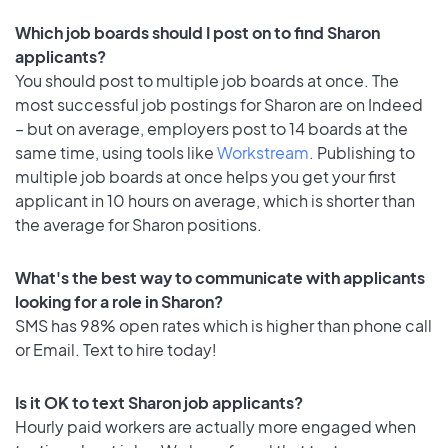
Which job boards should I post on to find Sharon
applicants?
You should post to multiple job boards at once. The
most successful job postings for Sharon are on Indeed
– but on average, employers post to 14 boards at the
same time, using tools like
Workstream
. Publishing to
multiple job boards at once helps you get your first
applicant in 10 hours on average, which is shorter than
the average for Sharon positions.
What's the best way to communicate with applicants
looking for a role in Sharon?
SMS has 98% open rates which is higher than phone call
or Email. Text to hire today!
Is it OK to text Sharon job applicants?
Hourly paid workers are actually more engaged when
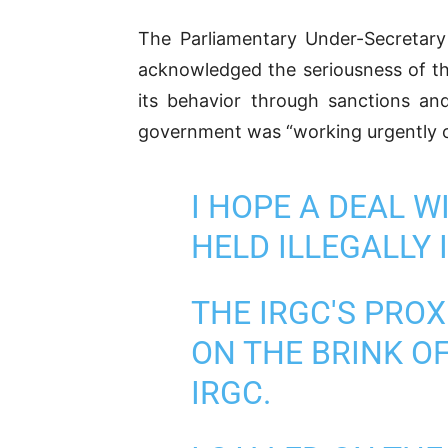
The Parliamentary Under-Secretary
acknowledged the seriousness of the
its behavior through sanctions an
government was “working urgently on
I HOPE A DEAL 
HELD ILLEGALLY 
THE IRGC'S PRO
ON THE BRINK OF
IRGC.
##########
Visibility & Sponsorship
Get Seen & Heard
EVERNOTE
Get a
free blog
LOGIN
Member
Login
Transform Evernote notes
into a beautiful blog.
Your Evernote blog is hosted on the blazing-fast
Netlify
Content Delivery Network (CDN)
##########
What lines in the records above include the string "average"? Copy each one.

> ANSWER BOX:
– but on average, employers post to 14 boards at the
applicant in 10 hours on average, which is shorter than
the average for Sharon positions.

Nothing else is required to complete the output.